The Scheme consists of three components:

  • Component A: 10,000 MW of Decentralized Ground Mounted Grid Connected Renewable Power Plants of individual plant size up to 2 MW.
  • Component B: Installation of 17.50 lakh standalone Solar Powered Agriculture Pumps of individual pump capacity up to 7.5 HP.
  • Component C: Solarisation of 10 Lakh Grid-connected Agriculture Pumps of individual pump capacity up to 7.5 HP.
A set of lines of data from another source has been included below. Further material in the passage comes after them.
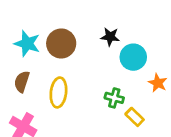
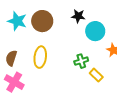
brown semicircle: (22, 82) -> (11, 58), moved
green cross: (114, 98) -> (81, 61), turned -32

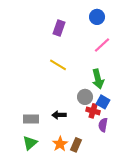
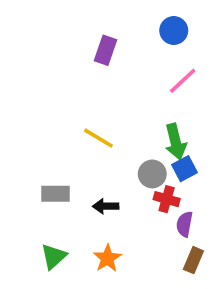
yellow line: (58, 65) -> (98, 138), moved
blue square: (103, 102) -> (185, 169), moved, turned 32
gray rectangle: (31, 119) -> (55, 194), moved
brown rectangle: (76, 145) -> (193, 260), moved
Significance of the Scheme

  • Increase in the income: This program provides landowners with a stable and continuous source of income for 25 years by using dry / non-cultivable land.
  • Employment: It will also help increase green energy production and create jobs in rural areas, later enabling the government sector to solarize pipe wells and pump water irrigation projects.
  • Energy availability and security: This system makes available local solar / other renewable energy sufficient to power rural load centers and agricultural pump units that primarily need electricity during the day.
  • Reduction of transmission loss: These power plants are distributed near agricultural loads or substations, reducing transmission losses for STUs and Discom. In addition, this program helps Discom achieve its RPO goals.
  • Cost reduction: Solar pumps save diesel costs for operating diesel pumps and provide farmers with a reliable source of irrigation through solar pumps.
  • Environmentally Friendly: This program helps prevent harmful pollution from the operation of diesel pumps.
  • Achieve national goals: This supports India's commitment to increase the percentage of installed electricity capacity from non-fossil fuels to 40% by 2030.


  • Regulation: Very few federal states have started bidding or commissioning projects for solar feed-ins or grid-connected pumps.
  • Operational and technical: Discoms is more utility than distributed PV (under the program) because of the higher cost of distributed PV and the loss of location benefits due to the exemption from interstate transmission system (ISTS) fees
  • Financially: The current barriers to their introduction are concerns about their economic feasibility in the face of high agricultural subsidies, supplying excess electricity when selling water or irrigating additional land.
  • Lack of Credit: In addition, many unsecured farmers do not have access to bank credit.
  • Lack of trust: The grid connection model requires the pump to be measured and billed for billing, but lacks trust between the farmer and the nightclub.
  • Awareness: barriers include limited awareness of solar pumps and the inability of farmers to pay upfront payments.
  • COVID: The pandemic turmoil, limited purchases from the state, and implementation challenges all affected the implementation of the program.


Way Forward:

  • Extending the Scheme: Extending PM KUSUM's schedule to 2022 and beyond will allow DISCO to coordinate this scheme with its electricity procurement plan.
  • Create a fair competition for distributed solar systems: To counter the prejudice against distributed solar energy, address substation counterparty risk and grid failure risk, standardize pricing to reflect the higher costs of distributed power plants, and solar system ISTS.
  • Optimize land management: Optimize land management through coordination between departments. This helps reduce delays in leasing or converting farmland for non-agricultural purposes such as solar power.
  • Innovative solution: Government should innovative solutions to fund the contributions of farmers. Government need out-of-the-box solutions, such as the Karnataka pilot project, a special vehicle for farmers to help farmers install solar power plants on their farms.
  • Intelligent solution: Build trust by deploying solutions such as smart meters and smart transformers and working with farmers.